Culpa in causa-arrest

Uit Wikipedia, de vrije encyclopedie
Culpa in causa
Datum 9 juni 1981
Instantie Hoge Raad der Nederlanden
Rechters Ch.M.J.A. Moons, A.C. van den Blink, R. de Waard, Ch.Th. Hermans, H.J.M. Jeukens
Adv.-gen. J. Remmelink
Soort zaak   strafkamer
Procedure cassatie
Wetgeving 37, 287 Sr; art. 359 lid 1 Sv
Onderwerp   culpa in causa, opzet
Vindplaats   NJ 1983/412, m.nt. Th.W. van Veen
DD 81.358
ECLI   ECLI:NL:HR:1981:AC0902

Het Culpa in causa-arrest (HR 9 juni 1981, NJ 1983/412) is een arrest van de Nederlandse Hoge Raad dat betrekking heeft op culpa in causa.

Casus en procesgang[bewerken | brontekst bewerken]

Verdachte heeft onder invloed van cocaïne zijn grootmoeder met een mes door een halssteek en meerdere daarop volgende steken om het leven gebracht. Hij verklaart dat hij verscheidene malen met het mes heeft gestoken om het gillen van zijn grootmoeder te doen stoppen.

Hij wordt vervolgd voor doodslag. Het hof veroordeelt hem ter zake van doodslag tot twee jaar gevangenisstraf. Het cassatieberoep wordt verworpen.

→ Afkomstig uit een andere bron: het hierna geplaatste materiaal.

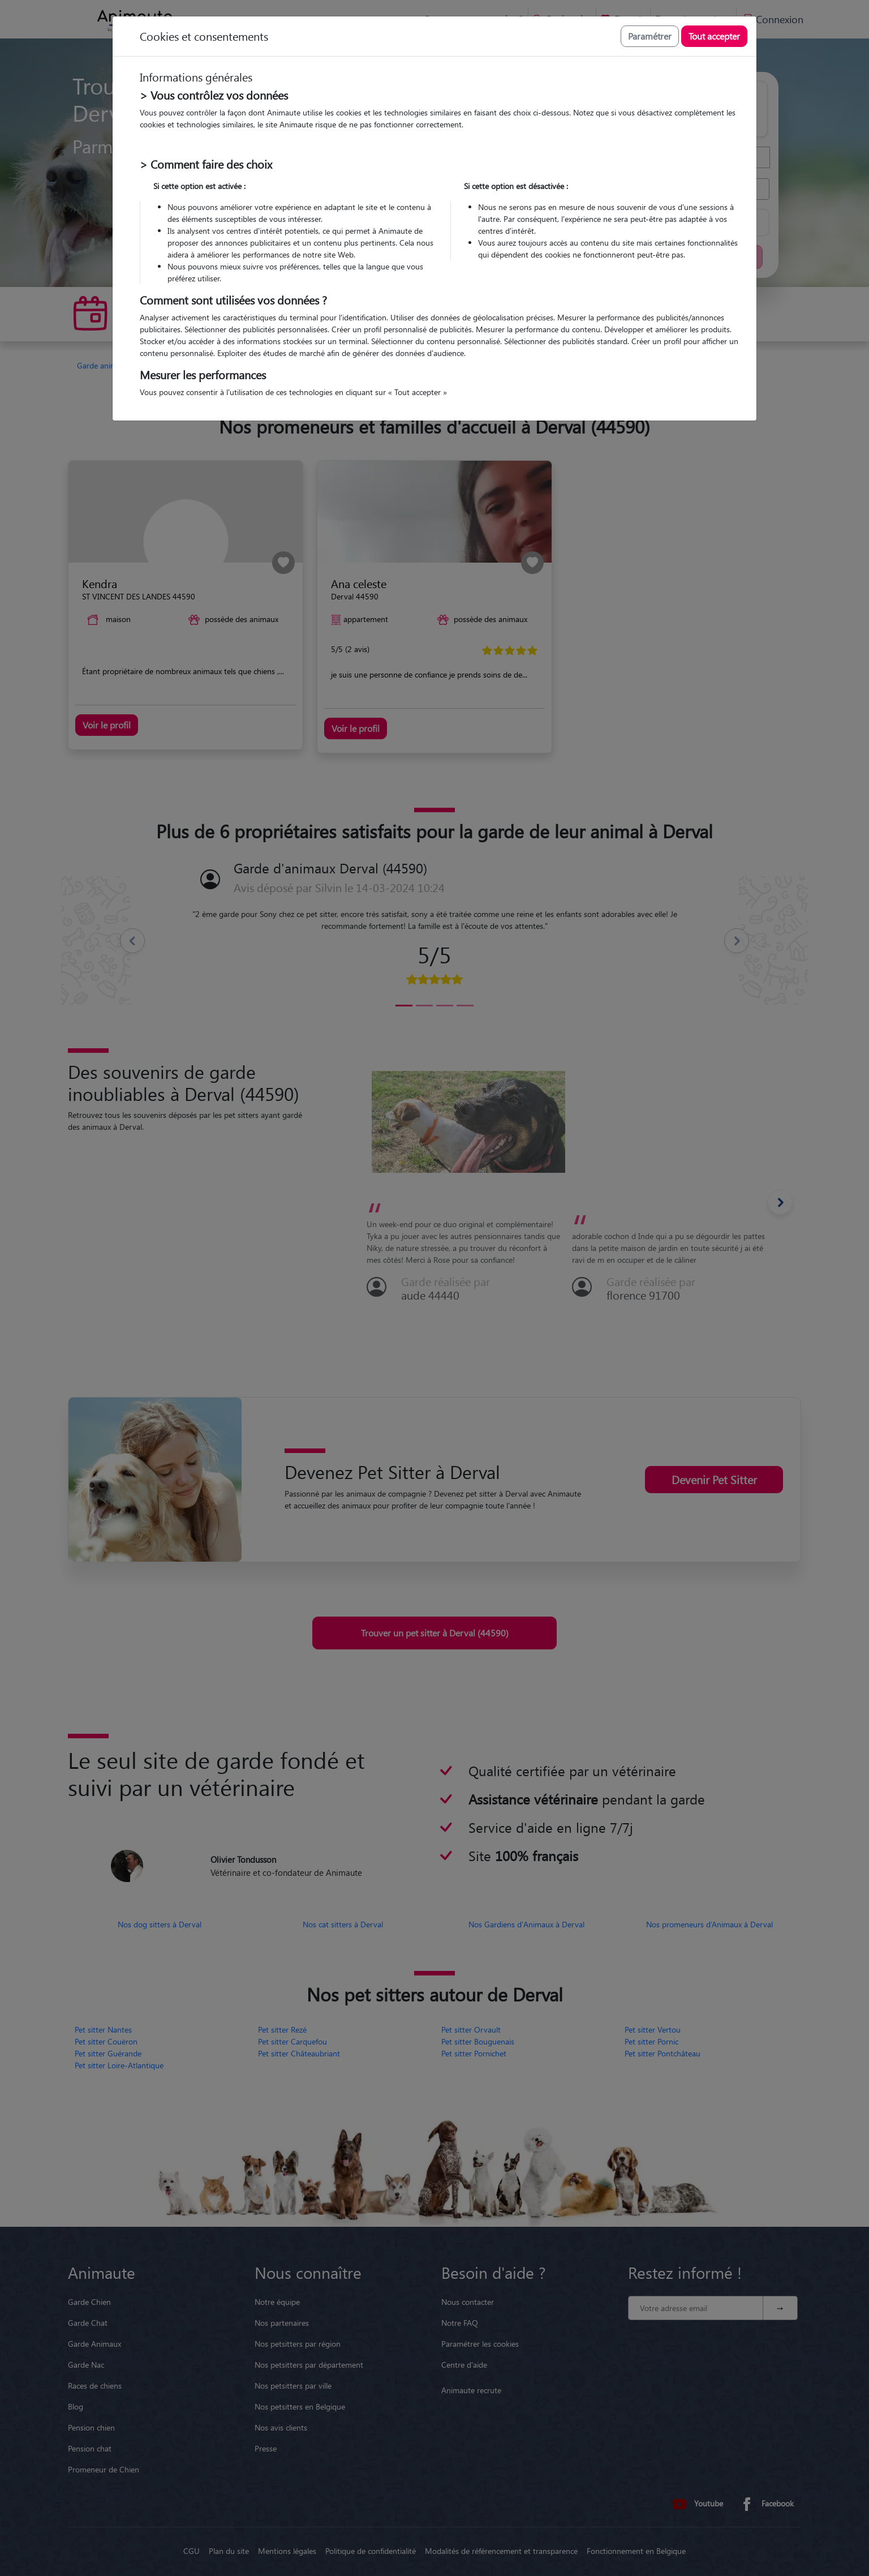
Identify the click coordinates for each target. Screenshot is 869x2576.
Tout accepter (714, 36)
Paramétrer (650, 36)
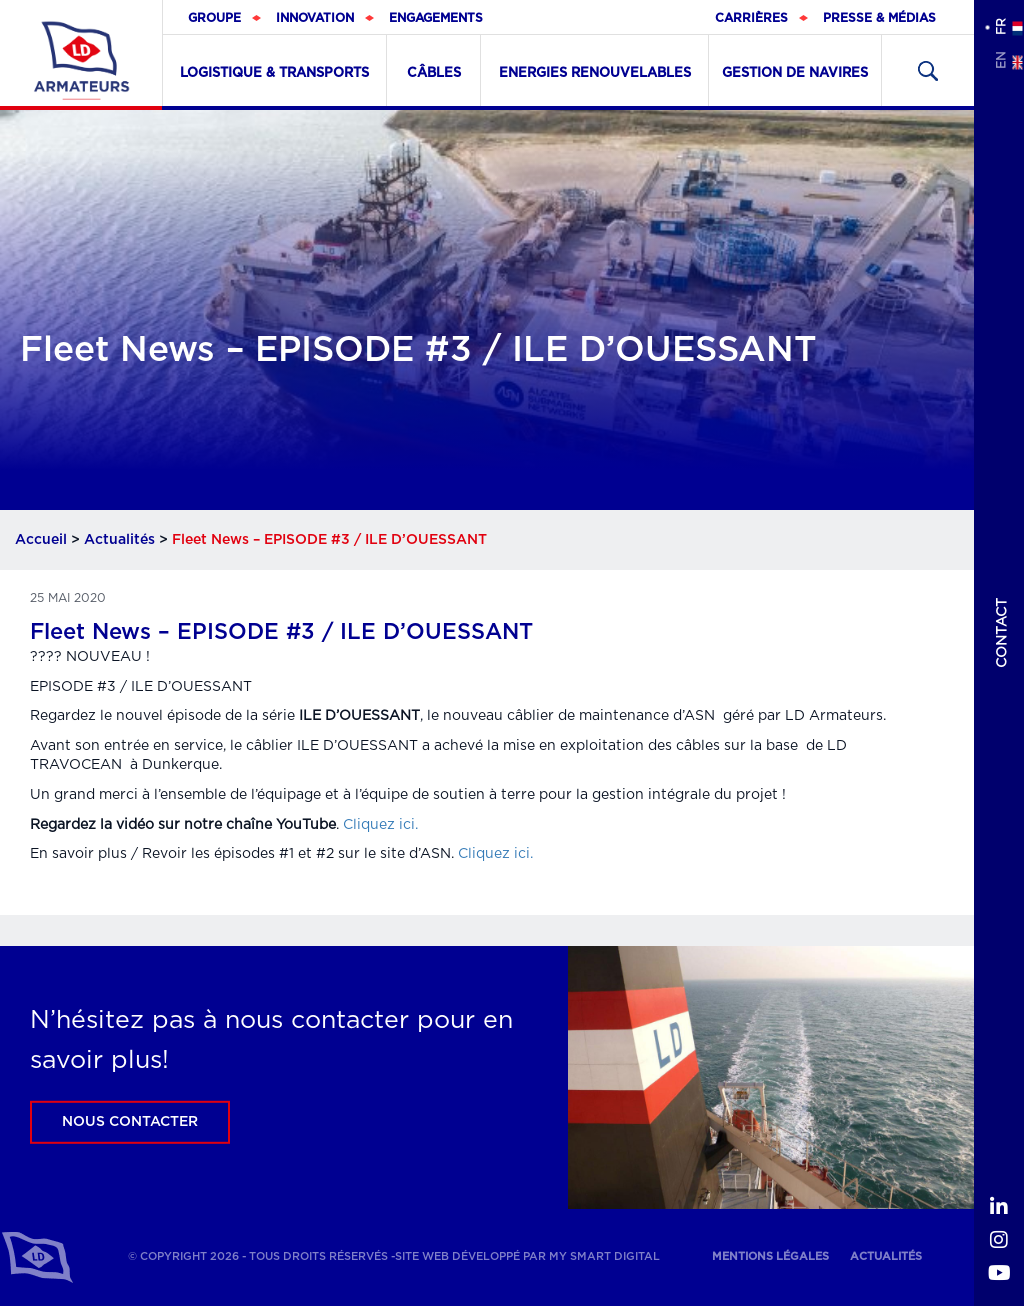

Rechtsvragen[bewerken | brontekst bewerken]

Er liggen twee rechtsvragen voor:

  1. Was er in casu sprake van opzet?
  2. Kan het bewezenverklaarde aan de verdachte worden toegerekend, nu hij ten gevolge van de cocaïne intoxicatie aan een paranoïde psychose leed?

Hoge Raad[bewerken | brontekst bewerken]

Ten aanzien van het opzet oordeelde de Hoge Raad:

Dat niet aannemelijk is geworden, dat te dezen sprake is geweest van een zodanig ernstige geestelijke afwijking dat de verdachte dientengevolge tijdens het begaan van het bewezene van elk inzicht in de draagwijdte van zijn gedragingen en de mogelijke gevolgen daarvan verstoken was.

Uit het gedrag en de verklaring van de verdachte is immers gebleken dat hij geacht moet worden te hebben willen doden. Ten aanzien van de toerekenbaarheid bevestigt de Hoge Raad de culpa in causa-redenering van het hof. Aangezien de verdachte bekend was met de invloed die de drug op hem had en het van algemene bekendheid is dat gebruik van cocaïne het normbesef kan aantasten, kan de verdachte worden verweten dat hij door gebruik van cocaïne is komen te verkeren in een toestand van ziekelijke storing van zijn geestesvermogens. Derhalve kan de doodslag aan hem worden toegerekend.